Can’t wait to pick mine up in Iowa! On that note, I will be driving from Fort Collins, Colorado, “the Napa Valley of beer.” I will be bringing a bunch of our local brews (though sadly not a trailer load) to share & swap. Anyone have any requests? Chris gets whatever he likes if he promises to actually keep his shirt ON.
Just received my copy. Loved the photography. The writing was quite good, and really appreciate the nice printing and binding and luxurious matte dust jacket.
The (macro) design / typography was decent, but it would be nice if you’d tweak the (micro) typography a bit — try to use appropriate characters and nice options in fonts and not allow things such as breaking words across columns or even pages. Also, no widows or orphans, ’kay?
It would also be help if you’d use real prime symbols instead of uni-directional stick quotes.
If typography doesn’t interest you, please skip all of the following save for the last paragraph. Thanks.
Hopefully, someone at Lost Arts Press will take the following as constructive criticism:
Orphans: pgs. 4, 5, 32, 40, 52, 55, 60, 189, 194 (also an atrocious break (…ev-//er-new…)
page bottoms are ragged / not flush, so no reason for such, similarly, no formal grid, so it’s bizarre that they put the first line of a paragraph above two images on pg. 62, then continue the paragraph below them. Similarly on pg. 80, identifying head for Center Gauge appears vertically high than the matching photo, while the same for Drill gauge is pushed down below (on pg. 86 the same elements are consistent — heads are higher than matching photographs, but on the facing pg. 87 they’re inconsistent again). Lots of trapped white space throughout (e.g., pg. 106).

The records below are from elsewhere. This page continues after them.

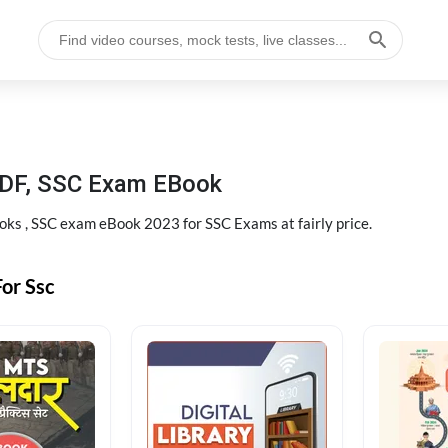
DF, SSC Exam EBook
s , SSC exam eBook 2023 for SSC Exams at fairly price.
or Ssc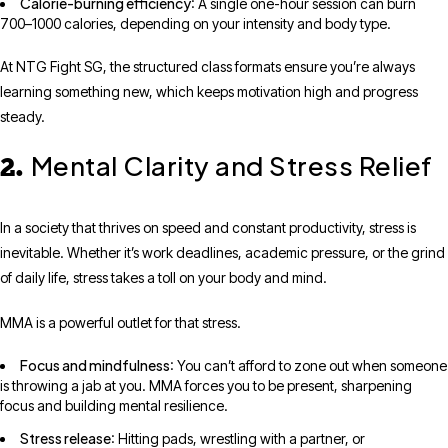
Calorie-burning efficiency
: A single one-hour session can burn
700–1000 calories, depending on your intensity and body type.
At NTG Fight SG, the structured class formats ensure you’re always
learning something new, which keeps motivation high and progress
steady.
Mental Clarity and Stress Relief
2.
In a society that thrives on speed and constant productivity, stress is
inevitable. Whether it’s work deadlines, academic pressure, or the grind
of daily life, stress takes a toll on your body and mind.
MMA is a powerful outlet for that stress.
Focus and mindfulness
: You can’t afford to zone out when someone
is throwing a jab at you. MMA forces you to be present, sharpening
focus and building mental resilience.
Stress release
: Hitting pads, wrestling with a partner, or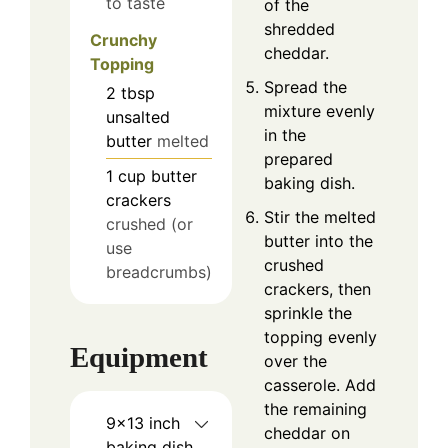
to taste
of the
shredded
Crunchy
cheddar.
Topping
Spread the
2
tbsp
mixture evenly
unsalted
in the
butter
melted
prepared
1
cup
butter
baking dish.
crackers
Stir the melted
crushed (or
butter into the
use
crushed
breadcrumbs)
crackers, then
sprinkle the
topping evenly
Equipment
over the
casserole. Add
the remaining
9×13 inch
cheddar on
baking dish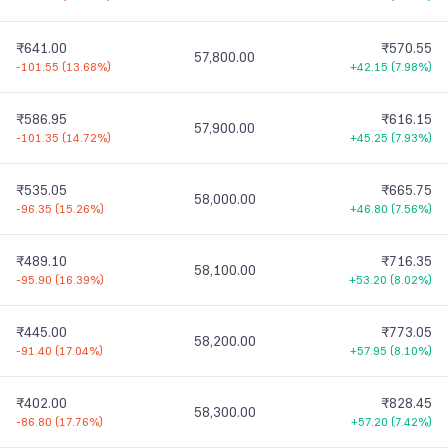
₹641.00
₹570.55
57,800.00
-101.55
(
13.68%
)
+42.15
(
7.98%
)
₹586.95
₹616.15
57,900.00
-101.35
(
14.72%
)
+45.25
(
7.93%
)
₹535.05
₹665.75
58,000.00
-96.35
(
15.26%
)
+46.80
(
7.56%
)
₹489.10
₹716.35
58,100.00
-95.90
(
16.39%
)
+53.20
(
8.02%
)
₹445.00
₹773.05
58,200.00
-91.40
(
17.04%
)
+57.95
(
8.10%
)
₹402.00
₹828.45
58,300.00
-86.80
(
17.76%
)
+57.20
(
7.42%
)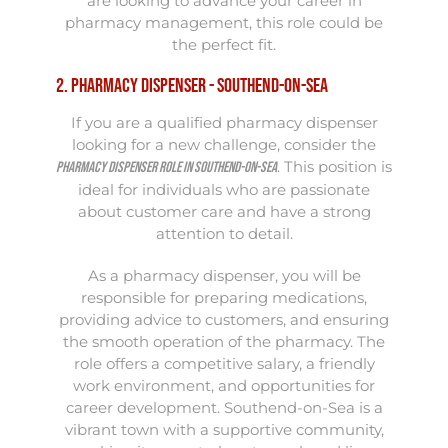
are looking to advance your career in
pharmacy management, this role could be
the perfect fit.
2. Pharmacy Dispenser - Southend-on-Sea
If you are a qualified pharmacy dispenser
looking for a new challenge, consider the
. This position is
Pharmacy Dispenser role in Southend-on-Sea
ideal for individuals who are passionate
about customer care and have a strong
attention to detail.
As a pharmacy dispenser, you will be
responsible for preparing medications,
providing advice to customers, and ensuring
the smooth operation of the pharmacy. The
role offers a competitive salary, a friendly
work environment, and opportunities for
career development. Southend-on-Sea is a
vibrant town with a supportive community,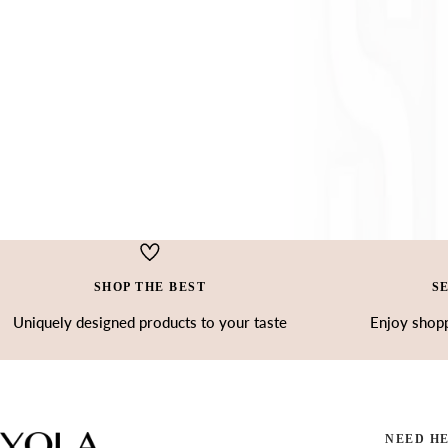
SHOP THE BEST
S
Uniquely designed products to your taste
Enjoy shopp
NEED H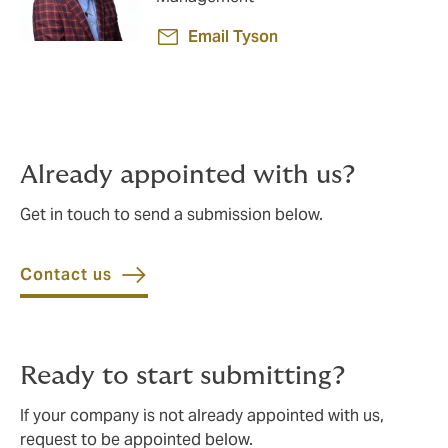
Email Tyson
Already appointed with us?
Get in touch to send a submission below.
Contact us
Ready to start submitting?
If your company is not already appointed with us,
request to be appointed below.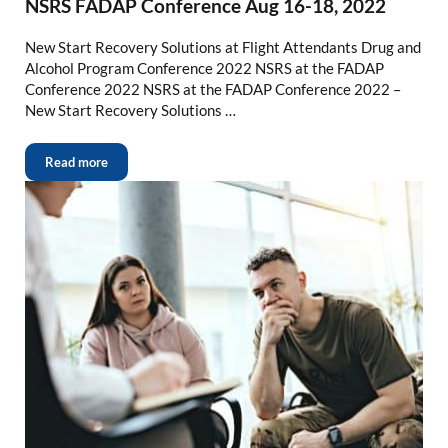
NSRS FADAP Conference Aug 16-18, 2022
New Start Recovery Solutions at Flight Attendants Drug and
Alcohol Program Conference 2022 NSRS at the FADAP
Conference 2022 NSRS at the FADAP Conference 2022 –
New Start Recovery Solutions …
Read more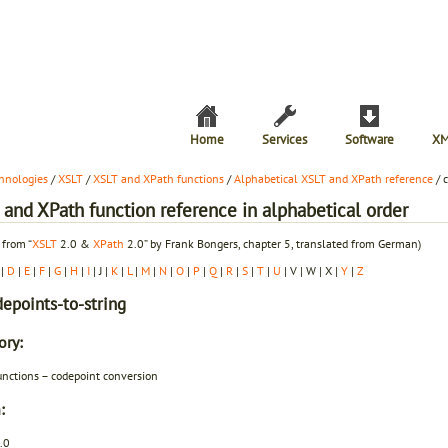
Home
Services
Software
XM
hnologies
/
XSLT
/
XSLT and XPath functions
/
Alphabetical XSLT and XPath reference
/ 
and XPath function reference in alphabetical order
 from “
XSLT
2.0 &
XPath
2.0” by Frank Bongers, chapter 5, translated from German)
|
D
|
E
|
F
|
G
|
H
|
I
| J |
K
|
L
|
M
|
N
|
O
|
P
|
Q
|
R
|
S
|
T
|
U
| V | W | X |
Y
|
Z
depoints-to-string
ory:
unctions – codepoint conversion
:
.0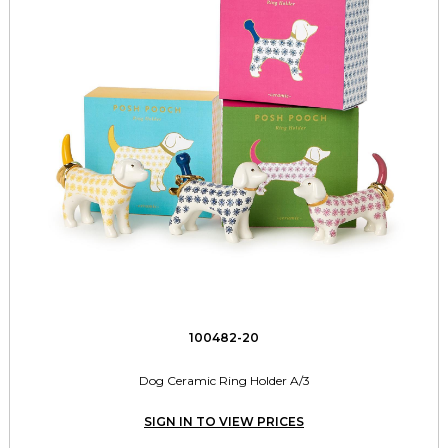
100482-20
Dog Ceramic Ring Holder A/3
SIGN IN TO VIEW PRICES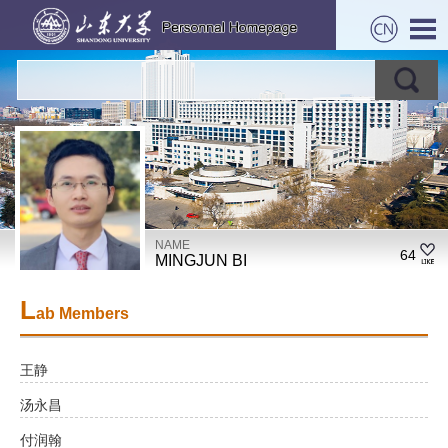
NAME
64
MINGJUN BI
L
ab Members
王静
汤永昌
付润翰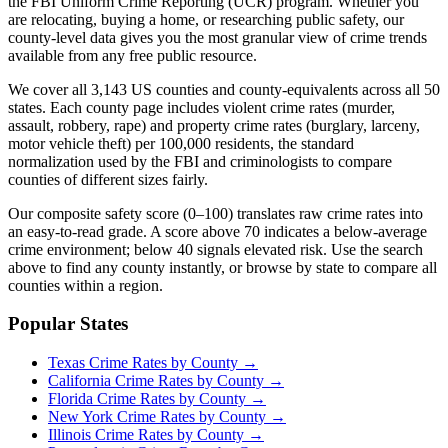
the FBI Uniform Crime Reporting (UCR) program. Whether you
are relocating, buying a home, or researching public safety, our
county-level data gives you the most granular view of crime trends
available from any free public resource.
We cover all 3,143 US counties and county-equivalents across all 50
states. Each county page includes violent crime rates (murder,
assault, robbery, rape) and property crime rates (burglary, larceny,
motor vehicle theft) per 100,000 residents, the standard
normalization used by the FBI and criminologists to compare
counties of different sizes fairly.
Our composite safety score (0–100) translates raw crime rates into
an easy-to-read grade. A score above 70 indicates a below-average
crime environment; below 40 signals elevated risk. Use the search
above to find any county instantly, or browse by state to compare all
counties within a region.
Popular States
Texas
Crime Rates by County →
California
Crime Rates by County →
Florida
Crime Rates by County →
New York
Crime Rates by County →
Illinois
Crime Rates by County →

Bad breaks: pg. 27 top (…compa-ny logo.¶), pg. 33 (hyphenated a 2 line paragraph), pg. 76 (… “Russell Jen-nings.”¶), pg. 155, last line of second paragraph is (was.”), pg. 192 (…an ev-//er-flowing…), pg. 193 (…many of//us). The index formatting is beyond bad — I’m fairly certain it’s InDesign’s defaults w/ no adjustments and set in two too-narrow columns. It also ends on a short page, just 7 lines in a single column, almost over-whelmed by the furniture (book title and folio in the upper left corner of versos).
Also fractions are set as shilling style: 1/8″ (pg. 56), w/ a hyphen if after a whole number (pg. 59), a lowercase “x” is used to indicate dimensions rather than the proper symbol, × (pg. 57)
It’s really a shame that the micro typography couldn’t be as perfect as the text, the photography, or the tool chest which is the subject of the book.